Once everything was in order, they headed to Disney World to relax (seems oxymoronic, we know), whereupon Ms. Hughes suddenly began … puking. And it had nothing to do with Splash Mountain, folks. “I’m like, ‘We didn’t even drink last night! Why are you so sick?'” said the goateed Mr. Ricciardi, who works in computer manufacturing and sales at Unisys.

The two innocents headed back to the hotel where, during a moment of queasy sexual congress, they suddenly had an epiphany, pulled up their drawers and rushed to an Orlando pharmacy for a pregnancy test.

Ms. Hughes, a golden-haired 27 with eyes the color of sea foam, described the couple as “shocked” by the positive result.

“It wasn’t like in the commercials, where they jump up and down when they get the positive result,” said Mr. Ricciardi, 35. “I mean, it was on our agenda as something to do as a couple very shortly …. It’s just that we’d spent so much time planning the wedding!”

Ms.
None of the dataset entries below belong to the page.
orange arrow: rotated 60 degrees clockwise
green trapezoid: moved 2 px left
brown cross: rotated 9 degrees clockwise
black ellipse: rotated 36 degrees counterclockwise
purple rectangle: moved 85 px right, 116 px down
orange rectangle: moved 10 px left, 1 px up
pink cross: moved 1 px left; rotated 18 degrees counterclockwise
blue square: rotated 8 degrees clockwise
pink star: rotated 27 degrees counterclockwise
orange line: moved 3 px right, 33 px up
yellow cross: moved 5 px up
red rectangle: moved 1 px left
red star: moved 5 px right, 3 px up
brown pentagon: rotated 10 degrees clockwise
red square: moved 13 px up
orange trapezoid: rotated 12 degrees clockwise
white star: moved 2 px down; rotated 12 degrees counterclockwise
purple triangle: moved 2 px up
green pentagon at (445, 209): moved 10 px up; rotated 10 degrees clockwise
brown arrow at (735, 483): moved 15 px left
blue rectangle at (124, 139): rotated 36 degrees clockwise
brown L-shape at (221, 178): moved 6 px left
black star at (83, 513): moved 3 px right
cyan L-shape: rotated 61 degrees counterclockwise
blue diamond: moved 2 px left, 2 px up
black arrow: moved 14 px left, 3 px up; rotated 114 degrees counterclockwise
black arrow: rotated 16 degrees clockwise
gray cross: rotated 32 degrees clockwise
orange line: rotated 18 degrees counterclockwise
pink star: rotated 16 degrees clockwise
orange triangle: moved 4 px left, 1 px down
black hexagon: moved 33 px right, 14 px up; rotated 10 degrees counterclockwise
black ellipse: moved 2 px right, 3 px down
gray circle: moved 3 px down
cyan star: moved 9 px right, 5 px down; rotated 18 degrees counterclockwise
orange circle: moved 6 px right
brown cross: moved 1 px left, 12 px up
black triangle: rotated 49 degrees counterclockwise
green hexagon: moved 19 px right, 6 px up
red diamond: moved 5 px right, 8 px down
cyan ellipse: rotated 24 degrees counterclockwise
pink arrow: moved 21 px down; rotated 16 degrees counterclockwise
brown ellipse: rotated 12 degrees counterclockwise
Hughes, who has the enigmatic title of “capabilities architect” at American Express, reluctantly sold her dress and will wear an empire-waisted number at their slightly downscaled ceremony, which they’ve scheduled at Banchet Flowers, a botanical boutique on Washington Street (the Upper Crust event planners are handling the details and hosting the reception at their Horatio Street event space).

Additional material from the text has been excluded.